> **EXERCISE DESCRIPTION**:
All lines from the one that contains "Pro II Series" through the close of the entries below are to be repeated exactly, without any pictures.

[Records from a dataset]
#####

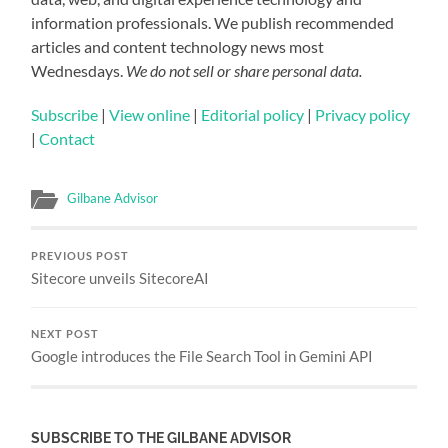
information professionals. We publish recommended
articles and content technology news most
Wednesdays.
We do not sell or share personal data.
Subscribe
|
View online
|
Editorial policy
|
Privacy policy
|
Contact
Gilbane Advisor
PREVIOUS POST
Sitecore unveils SitecoreAI
NEXT POST
Google introduces the File Search Tool in Gemini API
SUBSCRIBE TO THE GILBANE ADVISOR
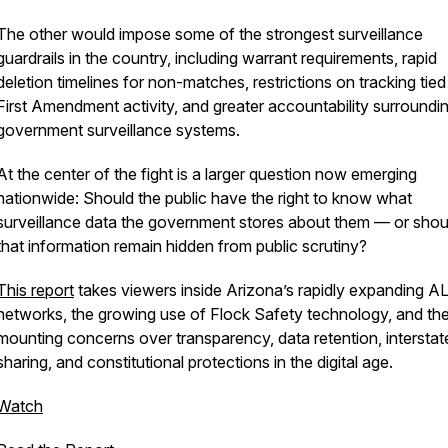
The other would impose some of the strongest surveillance
guardrails in the country, including warrant requirements, rapid
deletion timelines for non-matches, restrictions on tracking tied
First Amendment activity, and greater accountability surroundi
government surveillance systems.
At the center of the fight is a larger question now emerging
nationwide: Should the public have the right to know what
surveillance data the government stores about them — or shou
that information remain hidden from public scrutiny?
This report
takes viewers inside Arizona’s rapidly expanding 
networks, the growing use of Flock Safety technology, and th
mounting concerns over transparency, data retention, interstat
sharing, and constitutional protections in the digital age.
Watch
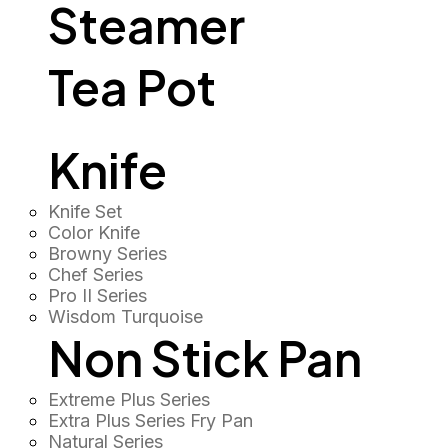
Steamer
Tea Pot
Knife
Knife Set
Color Knife
Browny Series
Chef Series
Pro II Series
Wisdom Turquoise
Non Stick Pan
Extreme Plus Series
Extra Plus Series Fry Pan
Natural Series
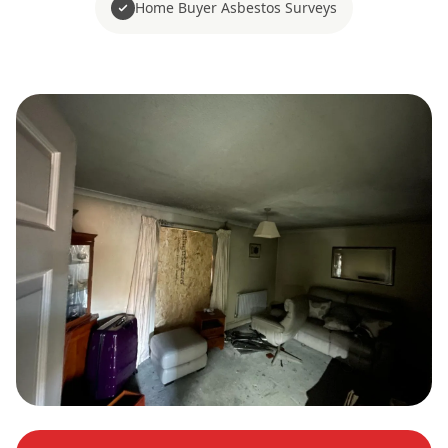
Home Buyer Asbestos Surveys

#####

> **WRITTEN ANSWER**:
Pro II Series
Wisdom Turquoise
Non Stick Pan
Extreme Plus Series
Extra Plus Series Fry Pan
Natural Series
Home Buyer Asbestos Surveys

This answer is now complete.